9 fun facts about education around the world

Just as cultures differ around the world, so too do education systems. (Rawpixel pic)

Schooling is an important part of a child’s life and has an impact not only on the future of the individual but on the country as a whole.

According to Unesco, in 2010, some 61 million primary school-age children were not enrolled in school. Of these, 47% were not expected to enter school at all, 26% attended school but left and 27% were expected to attend school in the future.

Whether or not someone received a good education can be a factor in their life decisions. For example, women in Mali with a secondary level education or higher have an average of three children while those with no education have an average of seven.

Education plays a vital role in the quality of life and each country has its own unique approach. Like traditions, cultures and eating habits around the world, education systems vary from country to country.

Here are some of the interesting things about schooling around the world:

1. The world’s oldest school is located in Canterbury, England. The King’s School is said to have been founded during the Late Antiquity in 597 AD by Augustine of Canterbury considered the “Apostle to the English” and a founder of the English church.

When the Dissolution of the Monasteries took place, it was re-founded in 1541 by royal charter, and the name “King’s School” was used for the first time, referring to King Henry VIII.

2. Finland’s comprehensive school system is considered one of the best in Europe’s education rankings.

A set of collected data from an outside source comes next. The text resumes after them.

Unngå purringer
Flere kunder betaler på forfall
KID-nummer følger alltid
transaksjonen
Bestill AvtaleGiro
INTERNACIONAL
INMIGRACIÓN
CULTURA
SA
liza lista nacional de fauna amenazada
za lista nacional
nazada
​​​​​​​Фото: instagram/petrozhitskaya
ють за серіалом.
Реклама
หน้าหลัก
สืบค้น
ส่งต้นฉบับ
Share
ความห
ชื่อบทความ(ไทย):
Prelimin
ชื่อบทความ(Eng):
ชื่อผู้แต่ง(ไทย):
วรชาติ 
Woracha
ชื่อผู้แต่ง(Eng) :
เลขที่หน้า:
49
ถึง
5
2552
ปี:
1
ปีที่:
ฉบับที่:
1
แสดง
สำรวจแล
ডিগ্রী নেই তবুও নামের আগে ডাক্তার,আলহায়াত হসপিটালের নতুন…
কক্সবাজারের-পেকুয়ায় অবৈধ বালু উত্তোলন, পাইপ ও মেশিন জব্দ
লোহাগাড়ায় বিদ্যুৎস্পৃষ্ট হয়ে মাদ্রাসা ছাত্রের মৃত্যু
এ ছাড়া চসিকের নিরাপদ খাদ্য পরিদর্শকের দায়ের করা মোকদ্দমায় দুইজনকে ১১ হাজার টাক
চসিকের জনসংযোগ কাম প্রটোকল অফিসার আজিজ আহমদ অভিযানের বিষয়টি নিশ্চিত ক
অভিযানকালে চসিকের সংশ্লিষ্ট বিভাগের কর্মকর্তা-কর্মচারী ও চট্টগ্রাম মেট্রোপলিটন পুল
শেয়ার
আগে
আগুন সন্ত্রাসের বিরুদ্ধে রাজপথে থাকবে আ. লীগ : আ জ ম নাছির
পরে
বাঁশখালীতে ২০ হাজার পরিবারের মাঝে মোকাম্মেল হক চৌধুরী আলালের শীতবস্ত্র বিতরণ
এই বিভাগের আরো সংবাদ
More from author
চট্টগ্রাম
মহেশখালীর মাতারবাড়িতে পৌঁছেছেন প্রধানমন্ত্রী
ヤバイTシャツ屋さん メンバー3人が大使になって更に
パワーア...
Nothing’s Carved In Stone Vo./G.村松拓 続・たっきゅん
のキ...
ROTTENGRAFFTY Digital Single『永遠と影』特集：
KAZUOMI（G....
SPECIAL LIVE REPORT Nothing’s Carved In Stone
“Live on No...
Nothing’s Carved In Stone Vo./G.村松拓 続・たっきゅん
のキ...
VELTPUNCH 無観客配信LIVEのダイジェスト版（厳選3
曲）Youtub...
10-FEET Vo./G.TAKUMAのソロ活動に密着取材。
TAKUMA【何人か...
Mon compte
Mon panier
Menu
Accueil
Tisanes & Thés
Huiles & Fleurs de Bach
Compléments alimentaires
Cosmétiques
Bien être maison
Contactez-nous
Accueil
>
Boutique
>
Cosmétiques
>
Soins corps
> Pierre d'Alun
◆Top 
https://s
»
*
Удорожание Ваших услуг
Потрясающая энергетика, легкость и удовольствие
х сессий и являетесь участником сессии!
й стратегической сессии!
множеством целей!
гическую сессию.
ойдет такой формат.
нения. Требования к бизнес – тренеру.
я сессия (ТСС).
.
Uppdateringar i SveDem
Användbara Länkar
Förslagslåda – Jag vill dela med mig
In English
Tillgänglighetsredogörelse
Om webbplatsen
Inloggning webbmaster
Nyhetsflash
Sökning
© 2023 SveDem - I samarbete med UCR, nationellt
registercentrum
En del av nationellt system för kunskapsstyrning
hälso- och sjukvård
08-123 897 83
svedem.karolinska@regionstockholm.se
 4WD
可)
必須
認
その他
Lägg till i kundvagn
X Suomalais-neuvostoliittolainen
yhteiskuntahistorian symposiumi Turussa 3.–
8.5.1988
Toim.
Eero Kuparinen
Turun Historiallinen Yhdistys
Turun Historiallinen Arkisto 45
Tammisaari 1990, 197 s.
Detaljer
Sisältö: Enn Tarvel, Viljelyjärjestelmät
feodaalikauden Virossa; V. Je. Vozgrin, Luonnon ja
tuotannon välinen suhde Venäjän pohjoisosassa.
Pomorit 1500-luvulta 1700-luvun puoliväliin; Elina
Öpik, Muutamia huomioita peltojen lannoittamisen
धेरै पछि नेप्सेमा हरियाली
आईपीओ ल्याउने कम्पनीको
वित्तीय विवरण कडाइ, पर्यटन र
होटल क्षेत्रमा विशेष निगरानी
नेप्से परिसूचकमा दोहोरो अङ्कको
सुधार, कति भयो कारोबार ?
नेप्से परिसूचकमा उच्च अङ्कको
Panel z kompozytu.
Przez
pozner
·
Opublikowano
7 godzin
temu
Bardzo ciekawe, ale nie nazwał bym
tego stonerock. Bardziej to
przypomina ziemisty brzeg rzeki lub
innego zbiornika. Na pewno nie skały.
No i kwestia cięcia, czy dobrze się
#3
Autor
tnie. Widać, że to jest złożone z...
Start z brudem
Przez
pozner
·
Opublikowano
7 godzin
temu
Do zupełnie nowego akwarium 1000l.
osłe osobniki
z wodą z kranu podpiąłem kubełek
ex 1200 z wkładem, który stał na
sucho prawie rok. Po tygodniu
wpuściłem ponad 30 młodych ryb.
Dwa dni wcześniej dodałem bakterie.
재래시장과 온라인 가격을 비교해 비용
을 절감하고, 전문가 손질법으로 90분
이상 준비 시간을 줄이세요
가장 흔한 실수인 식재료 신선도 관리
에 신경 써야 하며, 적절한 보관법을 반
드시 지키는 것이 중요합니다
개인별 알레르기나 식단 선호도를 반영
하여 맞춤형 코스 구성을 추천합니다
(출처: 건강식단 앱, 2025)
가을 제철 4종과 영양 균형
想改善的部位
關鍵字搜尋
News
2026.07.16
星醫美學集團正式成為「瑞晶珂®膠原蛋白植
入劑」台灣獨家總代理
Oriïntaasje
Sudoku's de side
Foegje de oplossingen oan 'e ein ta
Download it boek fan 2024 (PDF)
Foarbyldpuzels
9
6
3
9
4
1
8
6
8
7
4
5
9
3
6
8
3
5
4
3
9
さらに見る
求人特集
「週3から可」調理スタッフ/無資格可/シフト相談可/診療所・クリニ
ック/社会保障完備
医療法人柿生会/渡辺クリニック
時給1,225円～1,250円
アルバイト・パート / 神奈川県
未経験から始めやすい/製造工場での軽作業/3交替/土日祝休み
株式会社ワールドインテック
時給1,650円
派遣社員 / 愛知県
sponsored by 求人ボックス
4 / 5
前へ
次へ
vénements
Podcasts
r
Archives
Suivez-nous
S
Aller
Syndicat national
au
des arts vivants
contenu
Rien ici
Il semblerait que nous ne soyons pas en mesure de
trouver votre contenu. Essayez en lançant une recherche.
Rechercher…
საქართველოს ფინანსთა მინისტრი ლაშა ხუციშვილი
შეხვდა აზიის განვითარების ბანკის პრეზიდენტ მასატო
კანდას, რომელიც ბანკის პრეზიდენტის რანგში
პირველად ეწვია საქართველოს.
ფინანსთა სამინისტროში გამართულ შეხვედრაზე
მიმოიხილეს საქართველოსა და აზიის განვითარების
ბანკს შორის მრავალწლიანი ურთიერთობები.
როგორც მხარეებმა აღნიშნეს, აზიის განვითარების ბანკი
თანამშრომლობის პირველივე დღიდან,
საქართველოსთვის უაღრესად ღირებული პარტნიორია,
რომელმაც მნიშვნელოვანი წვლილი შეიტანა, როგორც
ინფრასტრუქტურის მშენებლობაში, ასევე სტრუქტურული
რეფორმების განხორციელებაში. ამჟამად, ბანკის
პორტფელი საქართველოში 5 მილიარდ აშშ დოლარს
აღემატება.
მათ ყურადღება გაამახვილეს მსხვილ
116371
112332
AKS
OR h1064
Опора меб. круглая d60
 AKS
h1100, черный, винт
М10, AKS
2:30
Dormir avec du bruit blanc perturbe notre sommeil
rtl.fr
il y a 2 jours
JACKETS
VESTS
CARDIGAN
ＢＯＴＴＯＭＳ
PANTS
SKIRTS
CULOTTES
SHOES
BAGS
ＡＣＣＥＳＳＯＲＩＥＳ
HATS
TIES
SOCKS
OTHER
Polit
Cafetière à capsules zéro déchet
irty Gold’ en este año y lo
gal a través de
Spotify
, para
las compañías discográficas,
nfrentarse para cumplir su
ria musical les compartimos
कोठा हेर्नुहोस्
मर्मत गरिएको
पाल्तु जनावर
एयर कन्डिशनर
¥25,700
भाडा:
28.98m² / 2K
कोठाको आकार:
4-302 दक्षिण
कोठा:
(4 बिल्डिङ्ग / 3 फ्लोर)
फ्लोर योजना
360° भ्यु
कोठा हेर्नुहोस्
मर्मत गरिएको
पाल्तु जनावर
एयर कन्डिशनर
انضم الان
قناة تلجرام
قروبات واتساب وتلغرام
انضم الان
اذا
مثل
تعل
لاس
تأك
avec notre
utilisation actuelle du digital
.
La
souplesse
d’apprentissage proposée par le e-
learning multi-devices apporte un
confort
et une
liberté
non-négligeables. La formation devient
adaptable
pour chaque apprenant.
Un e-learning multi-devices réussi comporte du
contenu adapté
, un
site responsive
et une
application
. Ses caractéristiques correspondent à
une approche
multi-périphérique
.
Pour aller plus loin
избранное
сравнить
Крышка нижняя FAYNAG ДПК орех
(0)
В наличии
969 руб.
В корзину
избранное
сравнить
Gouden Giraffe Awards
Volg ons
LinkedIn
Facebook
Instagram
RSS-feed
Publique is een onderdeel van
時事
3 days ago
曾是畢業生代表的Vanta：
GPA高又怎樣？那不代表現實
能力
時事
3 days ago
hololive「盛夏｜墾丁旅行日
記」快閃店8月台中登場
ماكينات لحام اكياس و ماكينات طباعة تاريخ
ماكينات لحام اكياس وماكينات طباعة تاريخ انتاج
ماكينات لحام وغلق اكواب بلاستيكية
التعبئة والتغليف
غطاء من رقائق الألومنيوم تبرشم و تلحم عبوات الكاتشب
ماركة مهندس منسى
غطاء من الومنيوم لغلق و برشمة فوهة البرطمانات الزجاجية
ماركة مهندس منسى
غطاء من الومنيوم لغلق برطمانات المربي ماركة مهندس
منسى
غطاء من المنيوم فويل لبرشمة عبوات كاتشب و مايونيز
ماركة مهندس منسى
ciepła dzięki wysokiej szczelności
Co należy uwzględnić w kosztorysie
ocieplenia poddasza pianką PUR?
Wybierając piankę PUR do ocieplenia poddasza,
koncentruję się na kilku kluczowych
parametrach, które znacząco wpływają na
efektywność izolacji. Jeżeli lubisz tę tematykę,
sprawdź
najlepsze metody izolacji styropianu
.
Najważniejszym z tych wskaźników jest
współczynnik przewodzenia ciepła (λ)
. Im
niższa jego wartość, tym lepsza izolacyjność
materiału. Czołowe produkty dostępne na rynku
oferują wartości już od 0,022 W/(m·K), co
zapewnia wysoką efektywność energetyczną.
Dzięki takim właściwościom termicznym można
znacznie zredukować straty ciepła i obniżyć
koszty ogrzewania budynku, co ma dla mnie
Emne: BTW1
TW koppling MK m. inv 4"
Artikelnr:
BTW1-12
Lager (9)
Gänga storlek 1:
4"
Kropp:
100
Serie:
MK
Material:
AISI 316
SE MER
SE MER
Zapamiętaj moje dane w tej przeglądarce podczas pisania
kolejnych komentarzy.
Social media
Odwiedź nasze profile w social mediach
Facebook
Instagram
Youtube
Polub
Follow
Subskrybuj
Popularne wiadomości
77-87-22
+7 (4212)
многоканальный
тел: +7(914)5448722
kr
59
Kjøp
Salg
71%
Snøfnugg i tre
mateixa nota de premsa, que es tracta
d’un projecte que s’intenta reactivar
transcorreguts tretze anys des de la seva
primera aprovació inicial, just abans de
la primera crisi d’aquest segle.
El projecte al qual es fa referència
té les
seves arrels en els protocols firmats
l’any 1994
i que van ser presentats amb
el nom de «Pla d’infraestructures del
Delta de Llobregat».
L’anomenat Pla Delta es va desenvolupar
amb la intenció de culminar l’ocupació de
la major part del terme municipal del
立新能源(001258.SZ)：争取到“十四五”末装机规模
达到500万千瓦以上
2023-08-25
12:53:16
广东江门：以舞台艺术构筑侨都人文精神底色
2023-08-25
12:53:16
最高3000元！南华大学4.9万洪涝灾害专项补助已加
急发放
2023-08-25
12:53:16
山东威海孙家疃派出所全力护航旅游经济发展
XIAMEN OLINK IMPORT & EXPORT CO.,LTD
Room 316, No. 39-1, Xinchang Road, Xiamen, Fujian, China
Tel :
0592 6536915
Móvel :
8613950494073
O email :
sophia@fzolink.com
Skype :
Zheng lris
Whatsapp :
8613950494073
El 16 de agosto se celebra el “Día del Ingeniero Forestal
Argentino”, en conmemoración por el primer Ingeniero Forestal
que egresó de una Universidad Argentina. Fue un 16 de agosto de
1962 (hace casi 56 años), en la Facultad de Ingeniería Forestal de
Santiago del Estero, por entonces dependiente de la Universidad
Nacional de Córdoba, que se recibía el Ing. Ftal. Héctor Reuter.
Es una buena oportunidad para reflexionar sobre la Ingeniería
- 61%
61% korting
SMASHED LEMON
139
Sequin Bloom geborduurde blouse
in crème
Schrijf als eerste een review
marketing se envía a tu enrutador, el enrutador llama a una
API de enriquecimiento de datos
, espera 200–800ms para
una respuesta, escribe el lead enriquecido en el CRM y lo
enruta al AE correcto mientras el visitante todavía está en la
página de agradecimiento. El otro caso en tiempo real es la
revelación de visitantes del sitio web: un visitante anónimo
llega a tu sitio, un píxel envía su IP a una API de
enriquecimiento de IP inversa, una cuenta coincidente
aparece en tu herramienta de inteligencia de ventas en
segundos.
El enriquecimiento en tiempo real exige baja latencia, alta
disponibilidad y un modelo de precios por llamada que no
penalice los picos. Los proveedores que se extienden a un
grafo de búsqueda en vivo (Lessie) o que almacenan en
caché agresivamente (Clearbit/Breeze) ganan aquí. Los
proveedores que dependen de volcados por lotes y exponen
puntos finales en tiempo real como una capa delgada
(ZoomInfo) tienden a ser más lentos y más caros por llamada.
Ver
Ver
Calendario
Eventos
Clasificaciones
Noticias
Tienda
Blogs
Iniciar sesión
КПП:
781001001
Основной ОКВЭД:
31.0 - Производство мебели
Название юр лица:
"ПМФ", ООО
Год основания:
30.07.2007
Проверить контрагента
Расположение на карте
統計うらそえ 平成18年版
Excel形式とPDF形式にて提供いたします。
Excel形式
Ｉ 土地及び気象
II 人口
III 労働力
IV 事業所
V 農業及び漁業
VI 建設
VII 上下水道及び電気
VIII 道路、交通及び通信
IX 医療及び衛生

Children in Finland do not start school until the age of seven, making them the oldest around the world to start school.

3. In Brazil, school starts at 7am and is over by noon so children can go home and have lunch with their parents. Having meals together as a family is an important part of Brazilian culture.

In Brazil, schools close in time for lunch so children can share the meal with their parents. (Rawpixel pic)

4. The world’s highest school is situated in Phumachangtang, Tibet. Set up in 1986, the school provides free compulsory education. At 5,373 metres above sea level, this sole primary school is 200 metres higher than base camp on Mount Everest, the highest mountain in the world.

5. In Italy, there was a teacher who had few problems controlling her class because she only had one pupil. In fact, there was only one pupil in the entire school.

In 2014, the elementary school in the tiny town of Alpette, Turin, was believed to be the smallest in the world, with eight-year-old Sofia Viola the only one attending. Officials had made the decision to keep the school open as long as there was at least one person in class.

6. In contrast, the City Montessori School in Lucknow, India, is the largest school in the world with over 55,000 students and 4,500 staff across 18 campuses in the city.

7. Most countries have a fixed intake date for school, but in the Netherlands children are welcome to join Group 1 (the first year of primary school) on the day they turn four, which means that there’s always someone new in class.

However, attending school is not compulsory until the child turns five and most schools allow flexibility in school hours if the parents think the child is finding it too much.

8. Throughout its history, knitting has been a vital part of Icelandic culture. From the age of seven, all children are taught how to knit as part of their regular school syllabus.

9. One the most interesting education facts is the longest class in history, which lasted for two days. In 2003, the Biology class of Prof Marie at State High School Laidlaw, in Australia, began on April 15 and ended 53 hours later, on April 17.

Today, with the Covid-19 pandemic, many institutions have had to close their doors. This has paved the way for schools to adopt new methods to reach their students. Many have opted for virtual classes so their students stay safe at home.

Think back to when you were in school. Can you remember some interesting things about the education system then?